This may sound unbelievable because I’m not a filmmaker nor a creator of any kind of media but I’m going to go ahead and say it anyway… it IS possible to portray Asian characters or any type of character responsibly (or complex and captivating) without resorting to jokes that are complicit in the oppression and discrimination of people with marginalized identities.

But I guess to that question, they were referring to the violence and drug use in the movie – especially the murder of the Steve character. This could be looked at as stereotypical representations, negative representations and filmmakers should be more responsible in portraying their characters more realistically – especially if they aren’t being represented well in the larger Hollywood scene. Asian people are not starring in box office movies or popular TV shows. The kind of representation we should get should be complex, realistic, non-stereotypical ones. We should be leading stars, love interests, action heroes and recipients of all the acting/directing/singing/performing awards. But seriously, To that question, there is not a simple answer. But there is a starting point, which I oh so clearly stated in the previous paragraph.

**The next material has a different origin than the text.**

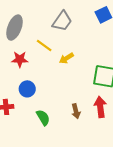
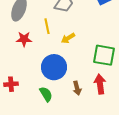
yellow line: (44, 46) -> (47, 26), turned 42
blue circle: (27, 89) -> (54, 67), moved, size x1.6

*takes a deep breath* alright, cool – I think I’m ready to step away from this post and never think about this film again.

Actually, on second thought, let me spray some positivity on this film so here are four (yes, FOUR) good things I can think of…

  1. The beginning of the movie shows a close up of Ben and Virgil’s faces as they relax under the sun. This is important because Asian features are not represented as attractive in the wider Hollywood lens (unless Asian women are being sexualized). The close up of the faces (and this happened throughout the film) was like a demand for the viewers to take a close look, as if to say this film’s appearance is undeniably unapologetically Asian.
  2. The boys beat up the white boys at the party. Look, I grew up watching wrestling and there’s that part of me that enjoys fight scenes in movies/TV. Plus it was cool to see the guys be fearless and take no shit from the ones who think they’re better. Although Daric taking it too far, Virgil jumping on the guy by kicking him after he was down and encouraging Ben to join in and then Ben actually giving into the pressure are all displays of that masculinity shit I was going to write about earlier. Anyways…
  3. The Stephanie character added brightness and it’s a shame her character story was what it ended up being. If the movie was centered on her, it’d be more interesting (although entirely different), tbh. I’d rather watch that one.
  4. The acting was great, super believable. While I didn’t like any of the main characters and was completely turned off in the beginning, the actors were committed and gave a great performance.

LOL I was going to do five but couldn’t think of a fifth one.

(NOTE: I mention that Days of our Lives the only show I watch and I just want to add that I’m not oblivious to the problems in that show. The issue I have with media isn’t black and white. There are a lot of shows I used to watch and would still watch if I ever get acquainted with a TV again. But that doesn’t mean I can’t be critical about the stuff I watch. I can enjoy things and still ask questions, be critical about it. I like Days and it’s my escape from the world.)

Magnetic Field

Week 2: “Love me, leave me high and dry. I’m back in your arms and I don’t know why. Can’t get around your magnetic field.” – Magnetic Field by Lights

It is Week 3, Tuesday night. Life called me away from weekend homework duties and I wasn’t able to finish all three blog posts by Sunday night. It is Week 3 and I am feeling the weight of my life on my shoulders.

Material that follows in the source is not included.